Fasta required output flags¶

In order to create fasta required outputs, you will need to provide a fasta input. See how to here. If a proper fasta is provided, you unlock all these flags:

--get-fasta¶

The nucleotide fasta sequence is printed to genes_with_introns.fasta. The genes are always printed start to stop. This fasta will not contain the intron sequences. The header for each sequence is the fifth column of the gene line in the gene table.

This command is performed by task_scripts/get_fasta_without_introns.pl. If a prefix is specified, the output fasta will be named accordingly.

--get-protein-fasta¶

A protein fasta of the genes is created called genes_without_introns.fasta.faa. Genes never include the introns (because of course not). All genes are printed in the N-terminus to C-terminus orientation (so M would be first) but reverse complementation of the negative strand is considered to choose the correct amino acids. Stop codons are depicted as *. The header for each sequence is the fifth column of the gene line in the gene table.

This command is performed by task_scripts/get_protein_fasta.pl. If a prefix is specified, the output fasta will be named accordingly.

--create-gtf¶

A gtf file called out.gtf is created. If a prefix is specified, the gtf file will have it. This step is done with two scripts, task_scripts/add_start_stop_to_gene_table.pl and task_scripts/gtf_creator.pl.

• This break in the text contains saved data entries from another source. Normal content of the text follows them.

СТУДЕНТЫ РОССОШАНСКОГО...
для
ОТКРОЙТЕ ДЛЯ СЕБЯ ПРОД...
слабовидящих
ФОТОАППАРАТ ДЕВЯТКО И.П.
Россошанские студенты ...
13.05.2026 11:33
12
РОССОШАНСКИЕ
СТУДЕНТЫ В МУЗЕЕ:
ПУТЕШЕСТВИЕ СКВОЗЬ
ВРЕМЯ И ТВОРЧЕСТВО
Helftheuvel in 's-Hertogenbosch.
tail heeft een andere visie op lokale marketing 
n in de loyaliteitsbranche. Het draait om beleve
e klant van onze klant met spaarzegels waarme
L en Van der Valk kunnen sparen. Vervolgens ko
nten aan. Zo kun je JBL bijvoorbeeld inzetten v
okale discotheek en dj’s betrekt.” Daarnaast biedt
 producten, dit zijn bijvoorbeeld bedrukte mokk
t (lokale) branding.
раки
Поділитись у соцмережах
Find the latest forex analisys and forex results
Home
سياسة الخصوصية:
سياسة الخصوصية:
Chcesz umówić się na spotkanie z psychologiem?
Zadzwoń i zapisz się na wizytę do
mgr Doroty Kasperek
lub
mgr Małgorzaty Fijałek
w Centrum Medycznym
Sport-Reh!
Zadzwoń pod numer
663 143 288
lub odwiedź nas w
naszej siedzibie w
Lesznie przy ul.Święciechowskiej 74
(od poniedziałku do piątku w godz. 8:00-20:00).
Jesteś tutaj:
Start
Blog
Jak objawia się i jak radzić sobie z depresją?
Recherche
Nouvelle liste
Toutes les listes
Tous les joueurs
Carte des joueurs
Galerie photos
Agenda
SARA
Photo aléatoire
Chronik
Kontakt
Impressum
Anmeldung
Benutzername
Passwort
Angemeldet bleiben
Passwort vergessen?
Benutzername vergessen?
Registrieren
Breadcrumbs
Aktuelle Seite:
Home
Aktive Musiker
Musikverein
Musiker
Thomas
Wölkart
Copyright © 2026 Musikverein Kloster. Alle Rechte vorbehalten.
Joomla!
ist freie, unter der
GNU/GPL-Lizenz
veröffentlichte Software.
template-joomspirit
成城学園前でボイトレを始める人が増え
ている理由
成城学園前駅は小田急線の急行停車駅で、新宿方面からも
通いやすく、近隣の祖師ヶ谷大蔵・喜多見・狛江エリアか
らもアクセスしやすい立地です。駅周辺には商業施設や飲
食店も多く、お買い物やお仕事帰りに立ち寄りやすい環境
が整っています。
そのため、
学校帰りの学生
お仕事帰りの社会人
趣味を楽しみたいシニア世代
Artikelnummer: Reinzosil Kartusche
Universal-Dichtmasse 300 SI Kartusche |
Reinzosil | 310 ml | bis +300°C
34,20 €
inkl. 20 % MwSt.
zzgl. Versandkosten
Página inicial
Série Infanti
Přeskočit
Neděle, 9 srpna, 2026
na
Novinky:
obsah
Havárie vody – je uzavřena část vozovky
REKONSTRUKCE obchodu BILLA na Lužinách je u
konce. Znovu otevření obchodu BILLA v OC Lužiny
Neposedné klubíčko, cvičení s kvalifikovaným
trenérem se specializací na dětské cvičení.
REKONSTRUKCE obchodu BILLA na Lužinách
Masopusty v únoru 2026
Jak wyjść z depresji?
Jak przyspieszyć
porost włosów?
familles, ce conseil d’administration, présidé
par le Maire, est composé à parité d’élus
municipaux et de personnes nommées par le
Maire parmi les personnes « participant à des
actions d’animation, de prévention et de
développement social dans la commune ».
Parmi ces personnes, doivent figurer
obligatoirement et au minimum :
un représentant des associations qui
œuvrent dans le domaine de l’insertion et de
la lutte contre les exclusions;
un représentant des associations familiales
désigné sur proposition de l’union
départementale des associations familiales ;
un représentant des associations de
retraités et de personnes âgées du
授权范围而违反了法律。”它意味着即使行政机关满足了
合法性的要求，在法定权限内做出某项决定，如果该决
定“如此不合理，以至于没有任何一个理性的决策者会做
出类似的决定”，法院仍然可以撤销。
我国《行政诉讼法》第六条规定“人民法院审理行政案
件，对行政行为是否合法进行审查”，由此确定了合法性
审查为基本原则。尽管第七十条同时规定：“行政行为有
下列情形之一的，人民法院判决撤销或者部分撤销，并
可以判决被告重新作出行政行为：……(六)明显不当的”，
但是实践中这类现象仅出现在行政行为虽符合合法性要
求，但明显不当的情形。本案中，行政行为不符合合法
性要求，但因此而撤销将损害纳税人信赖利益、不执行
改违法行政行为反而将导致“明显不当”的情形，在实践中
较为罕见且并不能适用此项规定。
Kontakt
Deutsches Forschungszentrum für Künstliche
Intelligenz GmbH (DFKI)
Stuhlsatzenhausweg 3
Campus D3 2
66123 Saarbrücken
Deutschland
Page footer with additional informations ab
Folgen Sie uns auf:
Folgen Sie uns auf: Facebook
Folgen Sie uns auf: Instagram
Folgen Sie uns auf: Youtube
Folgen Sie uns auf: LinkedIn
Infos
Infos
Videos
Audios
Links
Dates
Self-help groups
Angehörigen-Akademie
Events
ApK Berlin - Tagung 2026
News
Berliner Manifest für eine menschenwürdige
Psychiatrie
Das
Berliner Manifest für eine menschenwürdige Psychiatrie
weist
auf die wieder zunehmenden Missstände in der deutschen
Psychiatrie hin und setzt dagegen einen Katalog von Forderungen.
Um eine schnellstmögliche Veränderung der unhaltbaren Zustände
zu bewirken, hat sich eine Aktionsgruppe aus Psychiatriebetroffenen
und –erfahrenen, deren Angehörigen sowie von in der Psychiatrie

Since GTF files (as a general rule) require start and stop codon information, the locations of the start and stop codon (if found) are added to the gene table and the final gtf. CDS scores that correspond to an exon are retrieved from the original input file if found and the “exon” attribute is returned to “CDS”. Introns currently remain.

The source line does say gFACs. Not to steal the credit, it just might be helpful to know where the information is coming from particularly after filtering and rearranging.